Terapistle görüşmemiz esansında terapist bizi psikologa yönlendirdi. Eşim "ben gitmem" dedi. Kadın bunu raporuna yazmadı. Ben kadının dediği psikologa gittim ve sıkıntılı bir durumum olmadığını yazdı.
11. Şu an mahkememiz var ve heyet istedim, eşimin ve çocukların ve benim psikolojilerinin tespiti için ancak onlarda bir şeyi dinleyip ses kayıtlarına eşimin küfürlerine saldırılarına bakmıyor sadece beni ve onu dinliyorlar. Raporu bekliyoruz. 15-20 dakika dinleyip rapor veriyorlar halbuki bu durumlarda olan kişilerin düzenli olarak 6 ay takip edilmeden teşhis konması suç teşkil ediyor. Ama bunu yaptıran hiçbir mahkeme yok.

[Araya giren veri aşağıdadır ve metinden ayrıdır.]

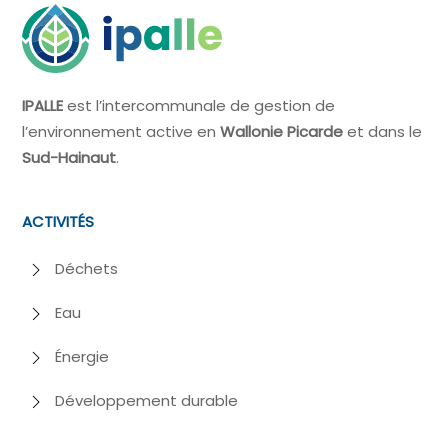
IPALLE
est l’intercommunale de gestion de
l’environnement active en
Wallonie Picarde
et dans le
Sud-Hainaut
.
ACTIVITÉS
Déchets
Eau
Énergie
Développement durable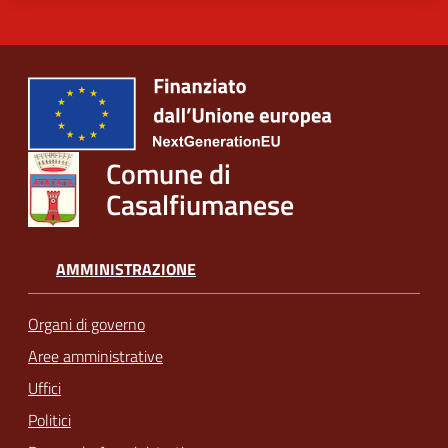
Comune di
Casalfiumanese
AMMINISTRAZIONE
Organi di governo
Aree amministrative
Uffici
Politici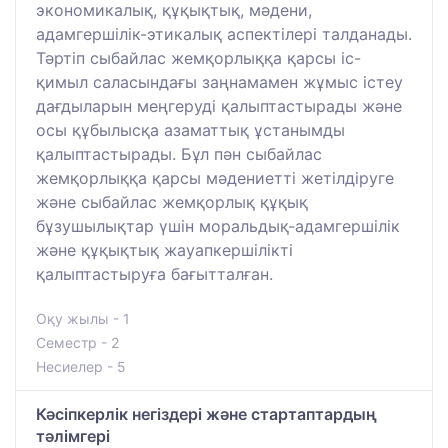
экономикалық, құқықтық, мәдени,
адамгершілік-этикалық аспектілері талданады.
Тәртіп сыбайлас жемқорлыққа қарсы іс-
қимыл саласындағы заңнамамен жұмыс істеу
дағдыларын меңгеруді қалыптастырады және
осы құбылысқа азаматтық ұстанымды
қалыптастырады. Бұл пән сыбайлас
жемқорлыққа қарсы мәдениетті жетілдіруге
және сыбайлас жемқорлық құқық
бұзушылықтар үшін моральдық-адамгершілік
және құқықтық жауапкершілікті
қалыптастыруға бағытталған.
Оқу жылы - 1
Семестр - 2
Несиелер - 5
Кәсіпкерлік негіздері және стартаптардың
тәлімгері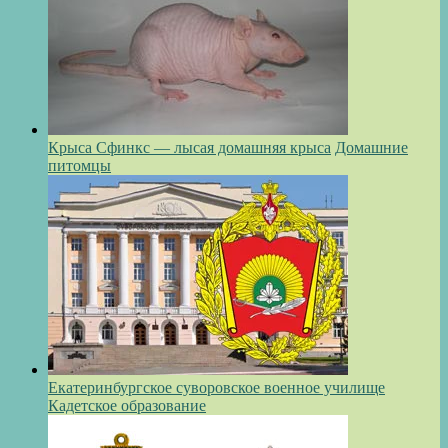
Крыса Сфинкс — лысая домашняя крыса
Домашние
питомцы
Екатеринбургское суворовское военное училище
Кадетское образование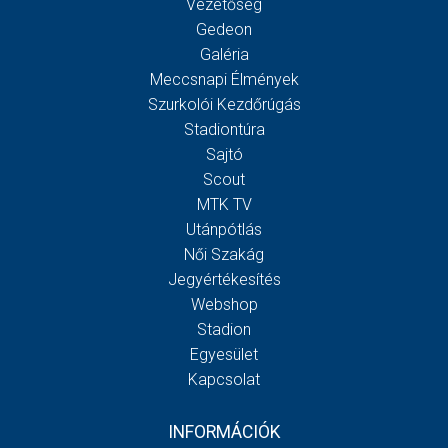
Vezetőség
Gedeon
Galéria
Meccsnapi Élmények
Szurkolói Kezdőrúgás
Stadiontúra
Sajtó
Scout
MTK TV
Utánpótlás
Női Szakág
Jegyértékesítés
Webshop
Stadion
Egyesület
Kapcsolat
INFORMÁCIÓK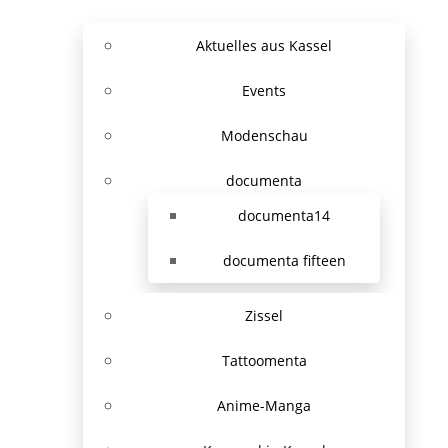
Aktuelles aus Kassel
Events
Modenschau
documenta
documenta14
documenta fifteen
Zissel
Tattoomenta
Anime-Manga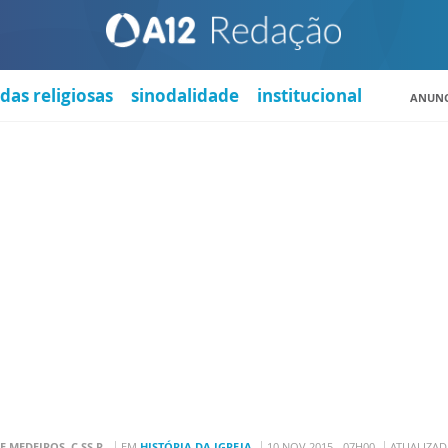
das religiosas
sinodalidade
institucional
ANUNC
E MEDEIROS, C.SS.R.
EM
HISTÓRIA DA IGREJA
10 NOV 2015 - 07H00
ATUALIZADA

Eşimin binlerce hakareti küfürleri hem yazılı hem sesli kayıtlı. Çünkü sürekli iftira attığı için kayıt etmek zorunda kaldım.
Kısacası bütün her yerde olduğu gibi "kadın mağdurdur, kadın yalan söylemez..." kafa yapısı herkesin kafasında yer etmiş. Sorgusuz sualsiz kadın haklı görülüyor.
Ben her ortamda detaylı olarak delilleri ile eşimin ve kendi durumumu ispatlarım ancak ne hakim ne psikolog dinliyor ya da ilgileniyor.
Terapistler için biz sadece bir vakayız. Ama onların kararı bizim için bir hayat. Farkında değiller.